P.S. It’s dude ranchy because they’re essentially pancakes but they’re fancy because they are served at snooty French restaurants.

Basic Crepe - (makes about 10-12 crepes)

1 1/2 C flour
1 1/2 C milk (or light cream)
1 T sugar
2 T butter - melted
1/8 t salt
3 eggs

Sift dry ingredients into bowl. Break eggs into another bowl and mix until yolks and whites are blended. Add milk to eggs. Make a hole in the middle of dry ingredients and pour in egg mixture. Stir in flour little by little until mixed. Add melted butter. Stir.

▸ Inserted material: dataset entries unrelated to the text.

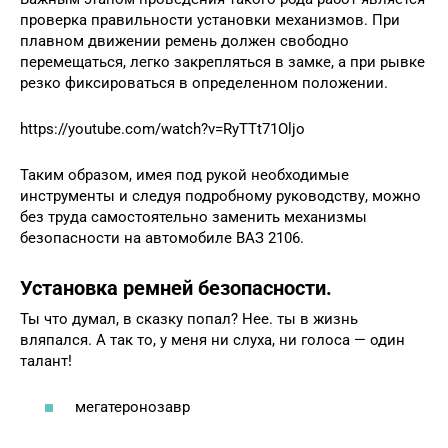
проверка правильности установки механизмов. При
плавном движении ремень должен свободно
перемещаться, легко закрепляться в замке, а при рывке
резко фиксироваться в определенном положении.
https://youtube.com/watch?v=RyTTt71Oljo
Таким образом, имея под рукой необходимые
инструменты и следуя подробному руководству, можно
без труда самостоятельно заменить механизмы
безопасности на автомобиле ВАЗ 2106.
Установка ремней безопасности.
Ты что думал, в сказку попал? Нее. ты в жизнь
вляпался. А так то, у меня ни слуха, ни голоса — один
талант!
мегатеронозавр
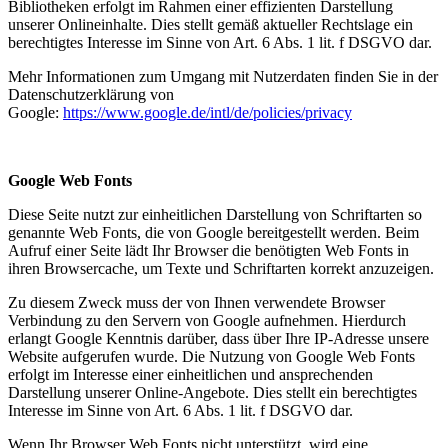
Bibliotheken erfolgt im Rahmen einer effizienten Darstellung
unserer Onlineinhalte. Dies stellt gemäß aktueller Rechtslage ein
berechtigtes Interesse im Sinne von Art. 6 Abs. 1 lit. f DSGVO dar.
Mehr Informationen zum Umgang mit Nutzerdaten finden Sie in der
Datenschutzerklärung von
Google:
https://www.google.de/intl/de/policies/privacy
Google Web Fonts
Diese Seite nutzt zur einheitlichen Darstellung von Schriftarten so
genannte Web Fonts, die von Google bereitgestellt werden. Beim
Aufruf einer Seite lädt Ihr Browser die benötigten Web Fonts in
ihren Browsercache, um Texte und Schriftarten korrekt anzuzeigen.
Zu diesem Zweck muss der von Ihnen verwendete Browser
Verbindung zu den Servern von Google aufnehmen. Hierdurch
erlangt Google Kenntnis darüber, dass über Ihre IP-Adresse unsere
Website aufgerufen wurde. Die Nutzung von Google Web Fonts
erfolgt im Interesse einer einheitlichen und ansprechenden
Darstellung unserer Online-Angebote. Dies stellt ein berechtigtes
Interesse im Sinne von Art. 6 Abs. 1 lit. f DSGVO dar.
Wenn Ihr Browser Web Fonts nicht unterstützt, wird eine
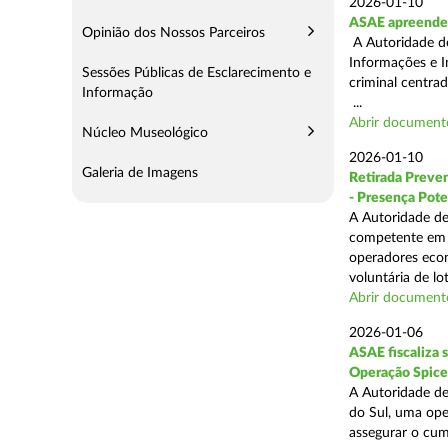
2026-01-10
ASAE apreende 
Opinião dos Nossos Parceiros
A Autoridade de
Informações e I
Sessões Públicas de Esclarecimento e
criminal centra
Informação
...
Abrir document
Núcleo Museológico
2026-01-10
Galeria de Imagens
Retirada Preven
- Presença Pote
A Autoridade de
competente em m
operadores econ
voluntária de lot
Abrir document
2026-01-06
ASAE fiscaliza 
Operação Spice
A Autoridade de
do Sul, uma oper
assegurar o cum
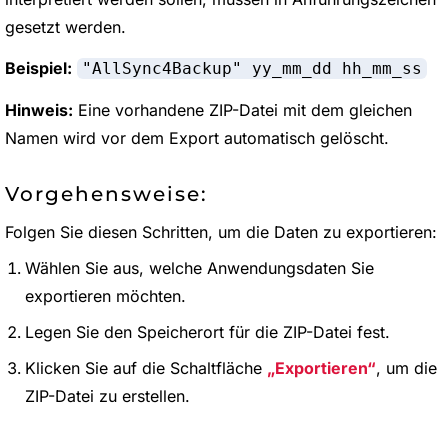
gesetzt werden.
Beispiel:
"AllSync4Backup" yy_mm_dd hh_mm_ss
Hinweis:
Eine vorhandene ZIP-Datei mit dem gleichen
Namen wird vor dem Export automatisch gelöscht.
Vorgehensweise:
Folgen Sie diesen Schritten, um die Daten zu exportieren:
Wählen Sie aus, welche Anwendungsdaten Sie
exportieren möchten.
Legen Sie den Speicherort für die ZIP-Datei fest.
Klicken Sie auf die Schaltfläche
Exportieren
, um die
ZIP-Datei zu erstellen.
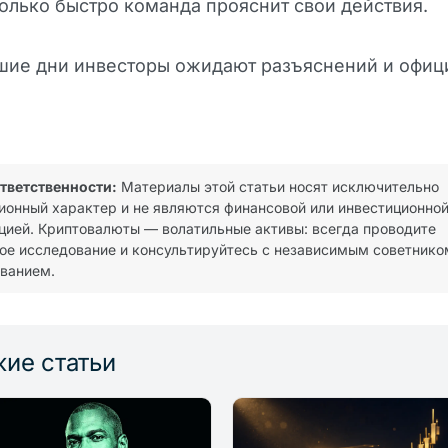
колько быстро команда прояснит свои действия.
шие дни инвесторы ожидают разъяснений и офиц
ответственности:
Материалы этой статьи носят исключительно
онный характер и не являются финансовой или инвестиционно
цией. Криптовалюты — волатильные активы: всегда проводите
ое исследование и консультируйтесь с независимым советнико
ванием.
ие статьи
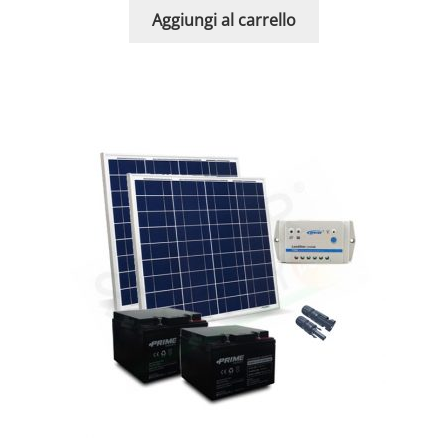
Aggiungi al carrello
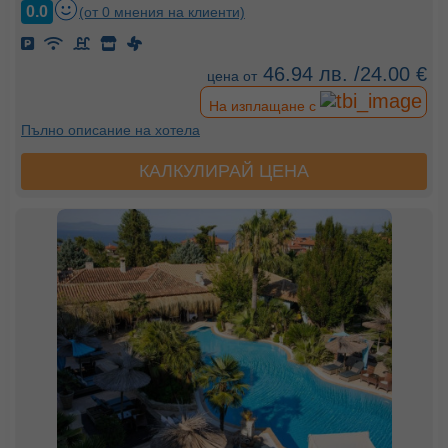
0.0
(от 0 мнения на клиенти)
46.94 лв. /24.00 €
цена от
На изплащане с
Пълно описание на хотела
КАЛКУЛИРАЙ ЦЕНА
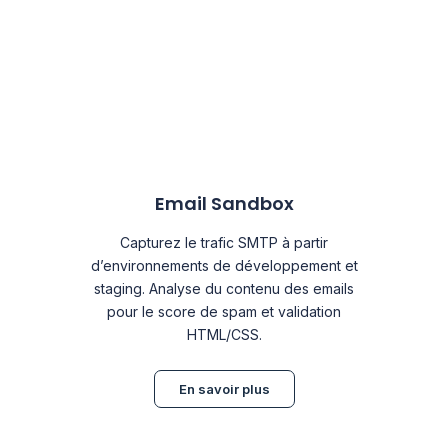
Email Sandbox
Capturez le trafic SMTP à partir
d’environnements de développement et
staging. Analyse du contenu des emails
pour le score de spam et validation
HTML/CSS.
En savoir plus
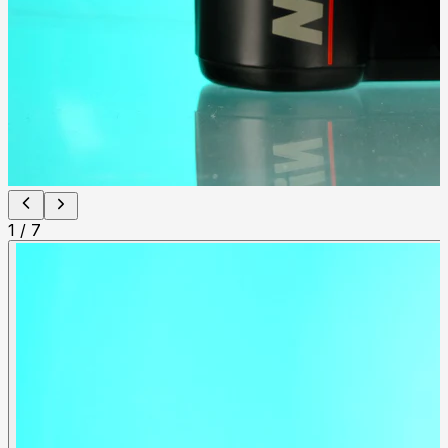
1
/
7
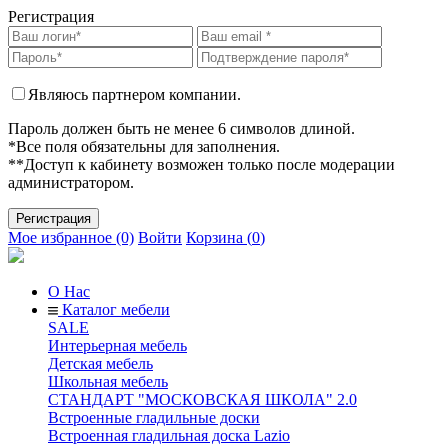
Регистрация
Являюсь партнером компании.
Пароль должен быть не менее 6 символов длиной.
*Все поля обязательны для заполнения.
**Доступ к кабинету возможен только после модерации
администратором.
Мое избранное (0)
Войти
Корзина (
0
)
О Нас
Каталог мебели
SALE
Интерьерная мебель
Детская мебель
Школьная мебель
СТАНДАРТ "МОСКОВСКАЯ ШКОЛА" 2.0
Встроенные гладильные доски
Встроенная гладильная доска Lazio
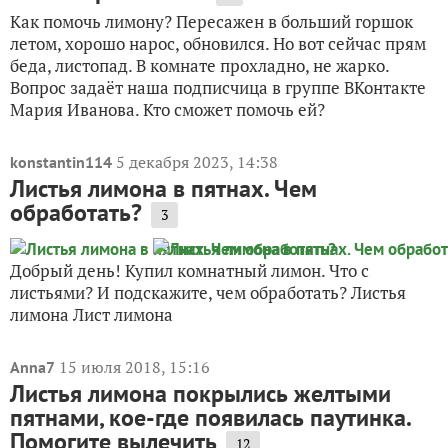
Как помочь лимону? Пересажен в больший горшок
летом, хорошо нарос, обновился. Но вот сейчас прям
беда, листопад. В комнате прохладно, не жарко.
Вопрос задаёт наша подписчица в группе ВКонтакте
Мария Иванова. Кто сможет помочь ей?
5 декабря 2023, 14:38
konstantin114
Листья лимона в пятнах. Чем
обработать?
3
Добрый день! Купил комнатный лимон. Что с
листьями? И подскажите, чем обработать? Листья
лимона Лист лимона
15 июля 2018, 15:16
Anna7
Листья лимона покрылись желтыми
пятнами, кое-где появилась паутинка.
Помогите вылечить
12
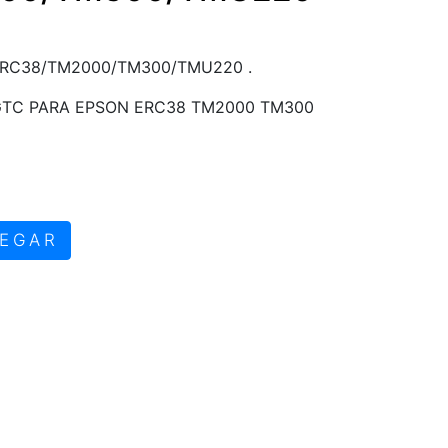
 ERC38/TM2000/TM300/TMU220 .
 GTC PARA EPSON ERC38 TM2000 TM300
EGAR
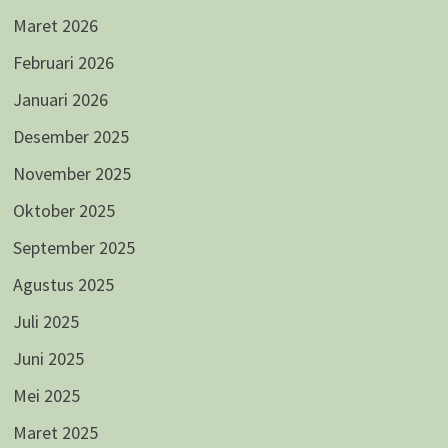
Maret 2026
Februari 2026
Januari 2026
Desember 2025
November 2025
Oktober 2025
September 2025
Agustus 2025
Juli 2025
Juni 2025
Mei 2025
Maret 2025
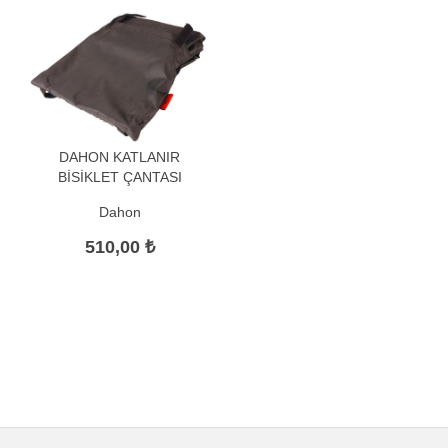
DAHON KATLANIR
BİSİKLET ÇANTASI
Dahon
510,00 ₺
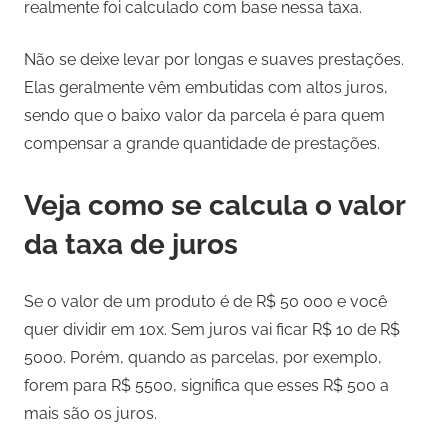
realmente foi calculado com base nessa taxa.
Não se deixe levar por longas e suaves prestações.
Elas geralmente vêm embutidas com altos juros,
sendo que o baixo valor da parcela é para quem
compensar a grande quantidade de prestações.
Veja como se calcula o valor
da taxa de juros
Se o valor de um produto é de R$ 50 000 e você
quer dividir em 10x. Sem juros vai ficar R$ 10 de R$
5000. Porém, quando as parcelas, por exemplo,
forem para R$ 5500, significa que esses R$ 500 a
mais são os juros.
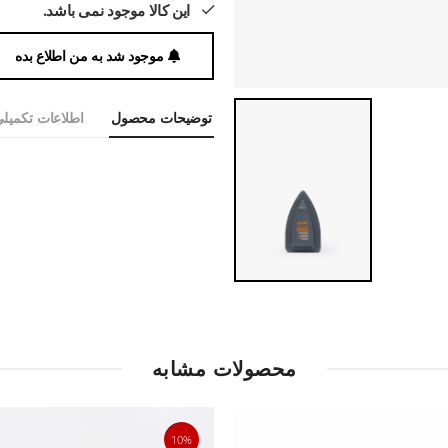
این کالا موجود نمی باشد.
موجود شد به من اطلاع بده
توضیحات محصول
اطلاعات تکمیل
محصولات مشابه
10%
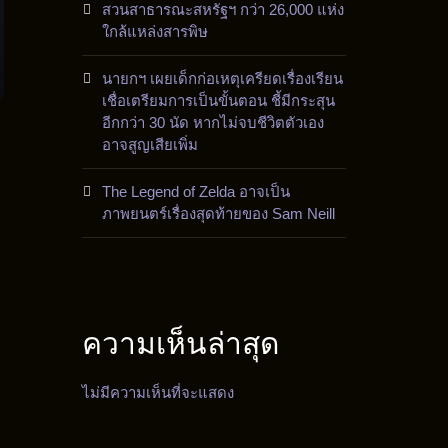
สวนสาธารณะสหรัฐฯ กว่า 26,000 แห่ง
ใกล้แหล่งสารพิษ
นายกฯ เผยเด็กก่อเหตุเครียดเรื่องเรียน
เชื่อเตรียมการเป็นขั้นตอน ชี้มีกระสุน
อีกกว่า 30 นัด หากไม่จบชีวิตตัวเอง
อาจสูญเสียเพิ่ม
The Legend of Zelda อาจเป็น
ภาพยนตร์เรื่องสุดท้ายของ Sam Neill
ความเห็นล่าสุด
ไม่มีความเห็นที่จะแสดง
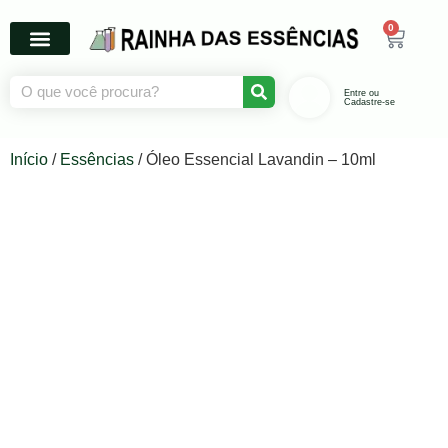
0
Entre ou
Cadastre-se
Início
/
Essências
/ Óleo Essencial Lavandin – 10ml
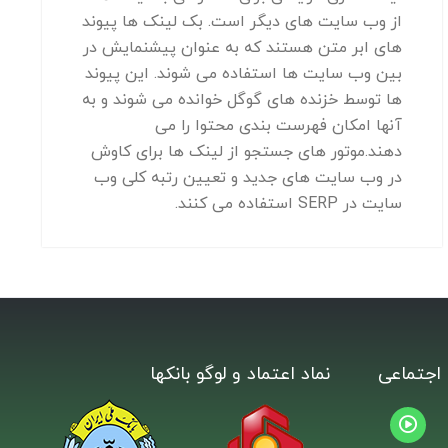
از وب سایت های دیگر است. بک لینک ها پیوند
های ابر متن هستند که به عنوان پیشنمایش در
بین وب سایت ها استفاده می شوند. این پیوند
ها توسط خزنده های گوگل خوانده می شوند و به
آنها امکان فهرست بندی محتوا را می
دهند.موتور های جستجو از لینک ها برای کاوش
در وب سایت های جدید و تعیین رتبه کلی وب
سایت در SERP استفاده می کنند.
اجتماعی
نماد اعتماد و لوگو بانکها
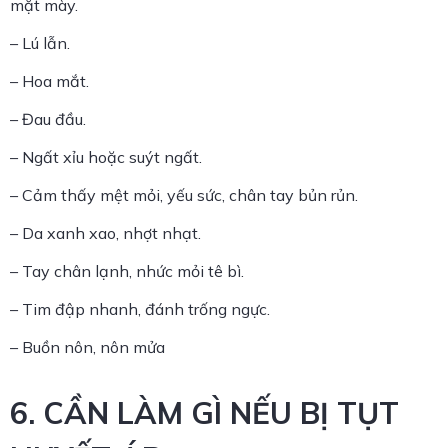
mặt mày.
– Lú lẫn.
– Hoa mắt.
– Đau đầu.
– Ngất xỉu hoặc suýt ngất.
– Cảm thấy mệt mỏi, yếu sức, chân tay bủn rủn.
– Da xanh xao, nhợt nhạt.
– Tay chân lạnh, nhức mỏi tê bì.
– Tim đập nhanh, đánh trống ngực.
– Buồn nôn, nôn mửa
6. CẦN LÀM GÌ NẾU BỊ TỤT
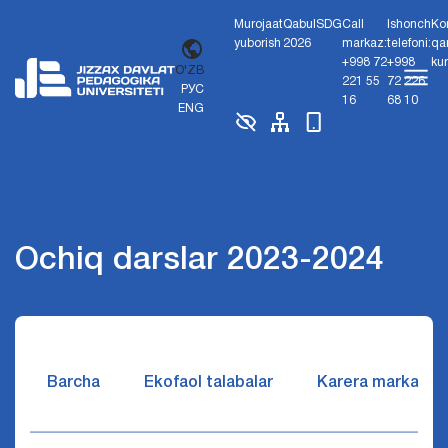
Murojaat
Qabul
SDG
Call
Ishonch
Ko
yuborish
2026
markaz:
telefoni:
qa
+998 72
+998
ku
O'ZB
221 55
72 226
РУС
16
68 10
ENG
Ochiq darslar 2023-2024
Barcha
Ekofaol talabalar
Karera markazi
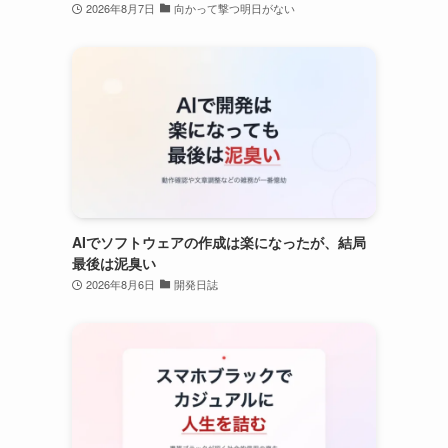
2026年8月7日
向かって撃つ明日がない
AIでソフトウェアの作成は楽になったが、結局
最後は泥臭い
2026年8月6日
開発日誌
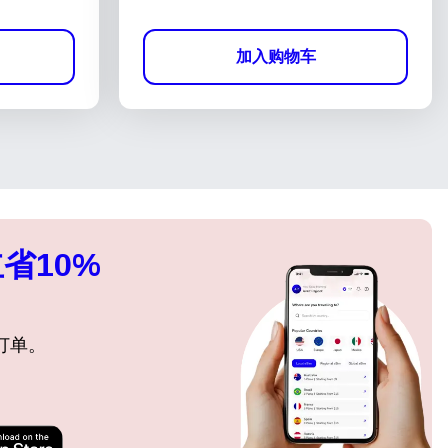
加入购物车
省10%
订单。
关闭弹出窗口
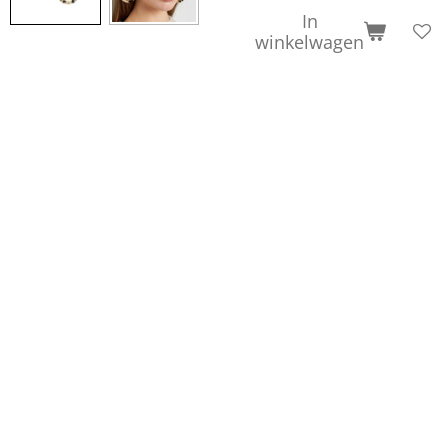
In
winkelwagen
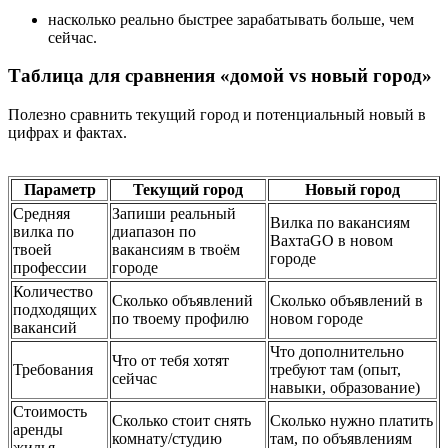
насколько реально быстрее зарабатывать больше, чем
сейчас.
Таблица для сравнения «домой vs новый город»
Полезно сравнить текущий город и потенциальный новый в
цифрах и фактах.
Параметр
Текущий город
Новый город
Средняя
Запиши реальный
Вилка по вакансиям
вилка по
диапазон по
ВахтаGO в новом
твоей
вакансиям в твоём
городе
профессии
городе
Количество
Сколько объявлений
Сколько объявлений в
подходящих
по твоему профилю
новом городе
вакансий
Что дополнительно
Что от тебя хотят
Требования
требуют там (опыт,
сейчас
навыки, образование)
Стоимость
Сколько стоит снять
Сколько нужно платить
аренды
комнату/студию
там, по объявлениям
жилья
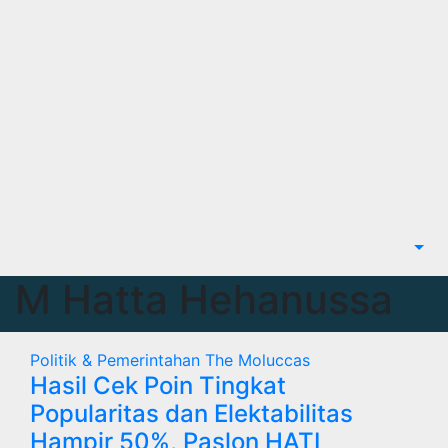
M Hatta Hehanussa
Politik & Pemerintahan
The Moluccas
Hasil Cek Poin Tingkat
Popularitas dan Elektabilitas
Hampir 50%, Paslon HATI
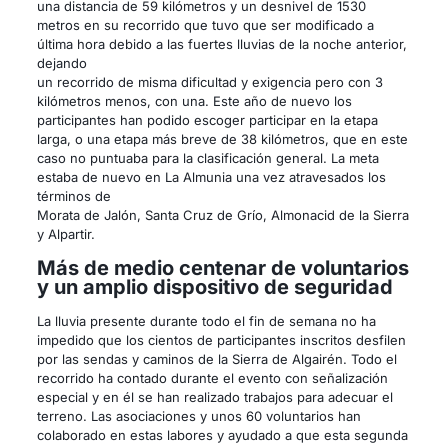
una distancia de 59 kilómetros y un desnivel de 1530
metros en su recorrido que tuvo que ser modificado a
última hora debido a las fuertes lluvias de la noche anterior,
dejando
un recorrido de misma dificultad y exigencia pero con 3
kilómetros menos, con una. Este año de nuevo los
participantes han podido escoger participar en la etapa
larga, o una etapa más breve de 38 kilómetros, que en este
caso no puntuaba para la clasificación general. La meta
estaba de nuevo en La Almunia una vez atravesados los
términos de
Morata de Jalón, Santa Cruz de Grío, Almonacid de la Sierra
y Alpartir.
Más de medio centenar de voluntarios
y un amplio dispositivo de seguridad
La lluvia presente durante todo el fin de semana no ha
impedido que los cientos de participantes inscritos desfilen
por las sendas y caminos de la Sierra de Algairén. Todo el
recorrido ha contado durante el evento con señalización
especial y en él se han realizado trabajos para adecuar el
terreno. Las asociaciones y unos 60 voluntarios han
colaborado en estas labores y ayudado a que esta segunda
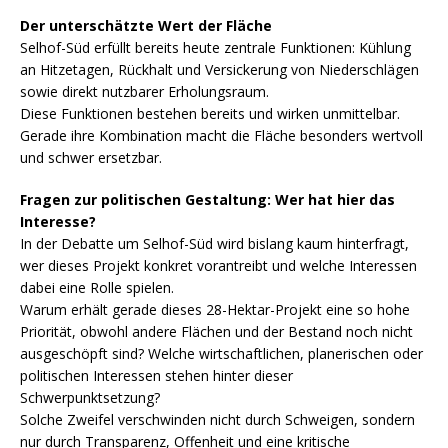
Der unterschätzte Wert der Fläche
Selhof-Süd erfüllt bereits heute zentrale Funktionen: Kühlung
an Hitzetagen, Rückhalt und Versickerung von Niederschlägen
sowie direkt nutzbarer Erholungsraum.
Diese Funktionen bestehen bereits und wirken unmittelbar.
Gerade ihre Kombination macht die Fläche besonders wertvoll
und schwer ersetzbar.
Fragen zur politischen Gestaltung: Wer hat hier das
Interesse?
In der Debatte um Selhof-Süd wird bislang kaum hinterfragt,
wer dieses Projekt konkret vorantreibt und welche Interessen
dabei eine Rolle spielen.
Warum erhält gerade dieses 28-Hektar-Projekt eine so hohe
Priorität, obwohl andere Flächen und der Bestand noch nicht
ausgeschöpft sind? Welche wirtschaftlichen, planerischen oder
politischen Interessen stehen hinter dieser
Schwerpunktsetzung?
Solche Zweifel verschwinden nicht durch Schweigen, sondern
nur durch Transparenz, Offenheit und eine kritische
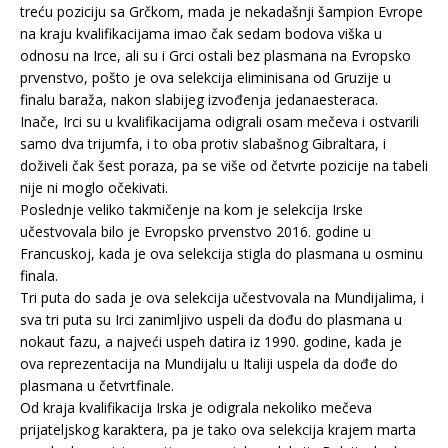
treću poziciju sa Grčkom, mada je nekadašnji šampion Evrope
na kraju kvalifikacijama imao čak sedam bodova viška u
odnosu na Irce, ali su i Grci ostali bez plasmana na Evropsko
prvenstvo, pošto je ova selekcija eliminisana od Gruzije u
finalu baraža, nakon slabijeg izvođenja jedanaesteraca.
Inače, Irci su u kvalifikacijama odigrali osam mečeva i ostvarili
samo dva trijumfa, i to oba protiv slabašnog Gibraltara, i
doživeli čak šest poraza, pa se više od četvrte pozicije na tabeli
nije ni moglo očekivati.
Poslednje veliko takmičenje na kom je selekcija Irske
učestvovala bilo je Evropsko prvenstvo 2016. godine u
Francuskoj, kada je ova selekcija stigla do plasmana u osminu
finala.
Tri puta do sada je ova selekcija učestvovala na Mundijalima, i
sva tri puta su Irci zanimljivo uspeli da dođu do plasmana u
nokaut fazu, a najveći uspeh datira iz 1990. godine, kada je
ova reprezentacija na Mundijalu u Italiji uspela da dođe do
plasmana u četvrtfinale.
Od kraja kvalifikacija Irska je odigrala nekoliko mečeva
prijateljskog karaktera, pa je tako ova selekcija krajem marta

Set aside 1-6 hours at room temperature. If too thick add more milk, the mixture should be as thick as heavy cream.

Add 1/3 or 1/2 ladle of mixture to a heated, buttered pan. Cook until brown, flip, cook until brown. Serve!

Twist, twist, Whynot–here it is!

Chile-encrusted pan-seared bean curd in a garlic-ginger peanut aioli over wilted greens, if you’re a total freakin’ snob, or Tofu Kale Stuff if you’re not.

First, put some brown rice on the stove to cook.
Next, chop up
-1 Block tofu
into bite-sized pieces. Put in a bowl and add:
-Several cloves crushed garlic
-A good handful dried chile flakes
-A large marble-sized chunk of fresh grated ginger
-A healthy splash of tamari, and
-Enough water to cover.

You can marinate this for a few hours if you’re patient, or you can schlep the bowl in the microwave for 7 minutes if you’re impatient (heating the stuff up acts as a quick marinade)

Drain the tofu and reserve the marinade. Add
-A healthy splash of oil
to a large pot and heat till hot. Saute the tofu until it starts to turn golden. Meanwhile, add
-A giant spoonful of natural peanut butter
to the marinade, and whisk it in thoroughly. Pour the peanut-marinade mixture into the pot, scraping all the good stuff off the bottom of the pot. Cook on low simmer until the peanut sauce is starting to thicken, stirring occasionally. Adding a bit of toasted sesame oil and/or sesame seeds is tasty.

Meanwhile, chop
-1 bunch kale
into bite-sized pieces
and add them to the pot once the peanut sauce is a bit thickened. Put a lid on it and simmer until the kale is tender, and stir it in. You may have to take the lid off and let it cook a bit more to rethicken the sauce–the kale has a lot of water in it.

Serve over the rice, in bowls, for a spicy, warming, filling meal.